Always take the road less traveled.


My family is approaching a major life crossroad: My stepson will graduate from high school next year and heading off to college.  We have all decided a change of scenery would be great for all of us. Our current home doesn’t offer much for his future, and there isn’t much hope of that changing. We’ve decided to move partially to support his education and reduce the likelihood he will start his adult life buried in the same financial debt many of his peers will face.

My wife and I are also looking forward to the opportunities this change can offer all of us, both personally and professionally.  We both languish in our current careers and feel trapped due to the limited opportunities in the area.  Our master’s degrees in our chosen fields should offer hope, but the failing local economy simply does not offer what either of us is looking for.  This has been our home since birth, but we sadly cannot see a positive future for our family here.

After 20 years working for the same company, the time has come to put some real thought behind the next steps in my career. I’ve been all over the map recently, but one theme runs throughout all of it – I want to focus on security. My experience in IT and the energy industry has shown me there are nearly infinite opportunities available. I could pentest, consult, audit, or anything else I can find a position for. How can I find something that suits my experience, desires, and financial requirements?

My current thinking is two-fold: First to commit to moving up the management track. I have a great deal to offer this role: mentorship, leadership, experience. And if anything, I’ve gained a great deal of insight into what not to do.  I’ve witnessed first hand how great leadership can take an organization to new heights, and conversely how failure to keep an eye on the basics can crush an organization from the inside.  I’m actively pursuing projects and training in my current role that further this goal.  My plan is to take not only what I know now, but a good base of ‘boring’ skills which are integral to good management: project management, finance, and communication.  I may need to step my way into the track in a lower role, but I can shoot for the moon until then.

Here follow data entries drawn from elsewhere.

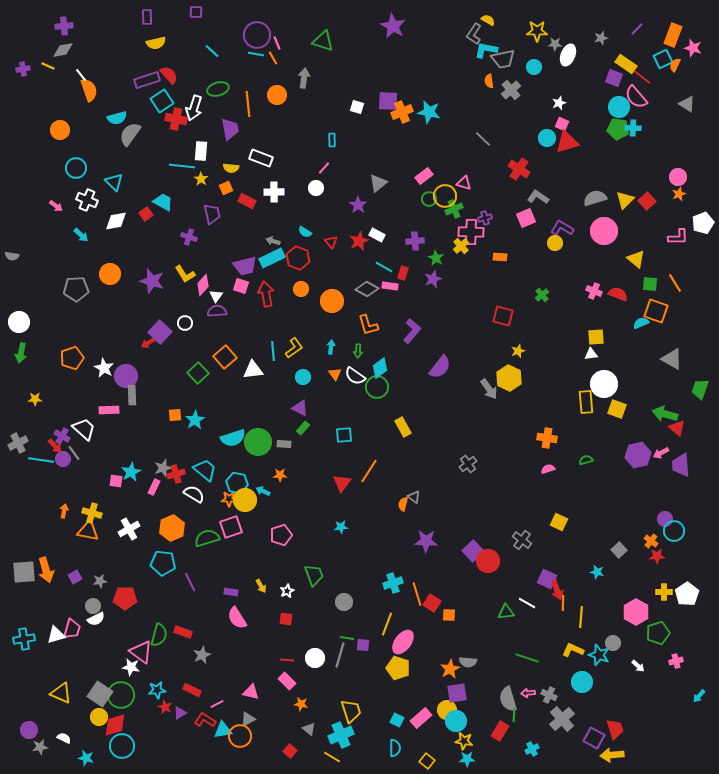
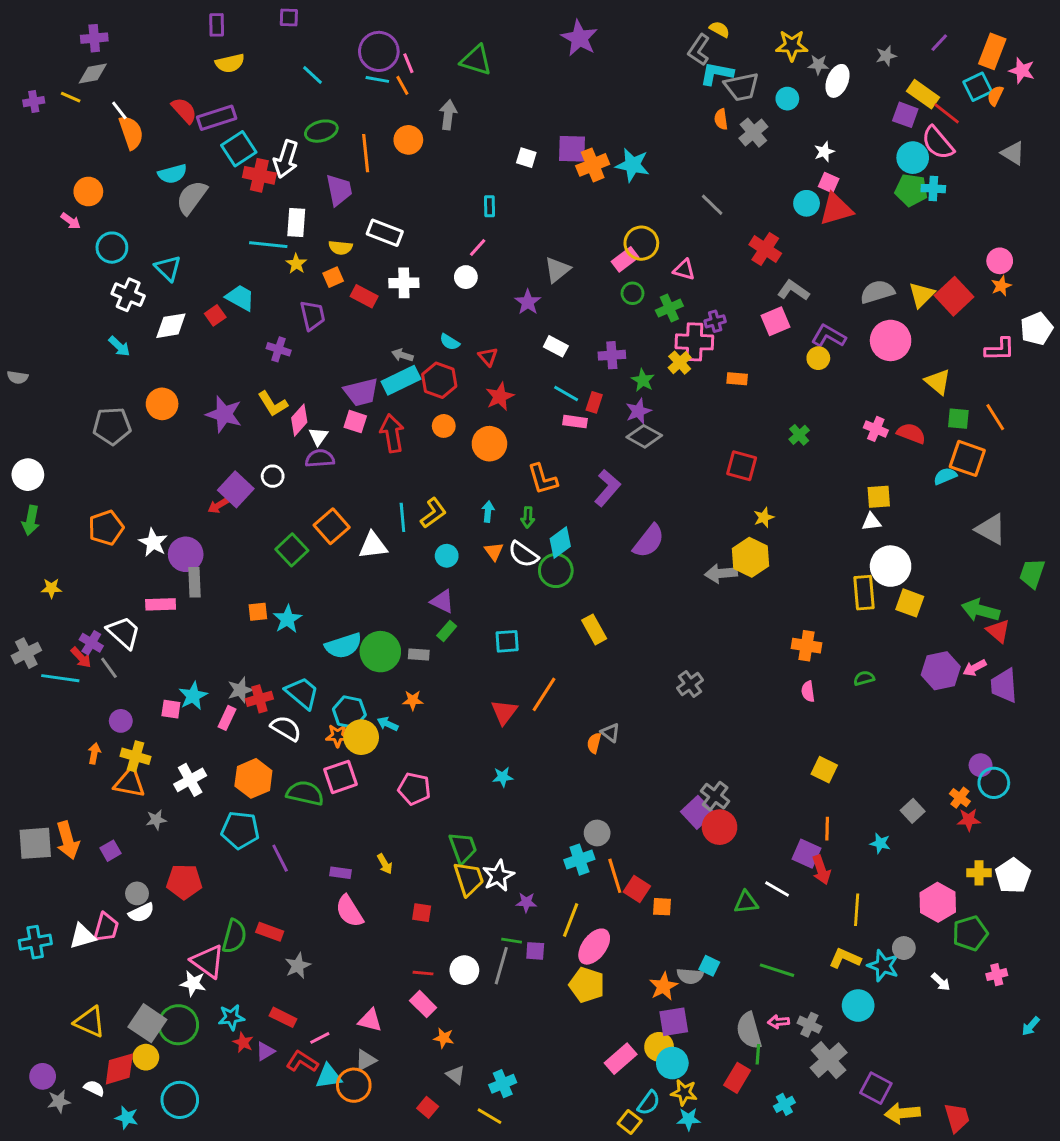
red semicircle: (169, 75) -> (184, 110), moved
yellow circle: (445, 196) -> (641, 243), moved
red square: (647, 201) -> (954, 296), size x1.4
pink arrow: (56, 206) -> (71, 221), moved
red star: (359, 241) -> (500, 396), moved
gray diamond: (367, 289) -> (644, 436), moved
gray arrow: (489, 389) -> (721, 573), turned 120
purple circle: (63, 459) -> (121, 721), moved
pink semicircle: (548, 469) -> (808, 691), turned -80
pink pentagon: (281, 535) -> (414, 789), turned 30
green semicircle: (207, 538) -> (305, 793), turned 30
gray cross: (522, 540) -> (715, 796), moved
purple star: (426, 541) -> (526, 902), moved, size x0.6
gray star: (100, 581) -> (156, 820), moved
white star: (287, 591) -> (498, 876), moved, size x1.5
gray circle: (344, 602) -> (597, 833), moved
orange line: (563, 603) -> (827, 829), moved
yellow trapezoid: (351, 711) -> (469, 879), moved
cyan square: (397, 720) -> (709, 966), moved
red diamond: (115, 725) -> (119, 1069), moved
red trapezoid: (615, 729) -> (957, 1118), moved
cyan cross: (341, 735) -> (503, 1084), size x0.7
cyan semicircle: (395, 748) -> (649, 1103), moved, turned 36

Second is to commit to a real side hustle which will allow me to make some extra cash to finance my desire to learn other aspects of security. My initial plan is to start some limited vulnerability assessment work, using that to finance learning other aspects of the field such as penetration testing, etc. This blog is part of that effort – I don’t expect to earn any kind of meaningful revenue from it, but I hope to showcase some of my learning and work. I’ve also toyed with the idea of teaching over the years.  The quickest way to learn anything is to teach someone else to do it.

Now comes the scary part – putting this all into action. One step at a time.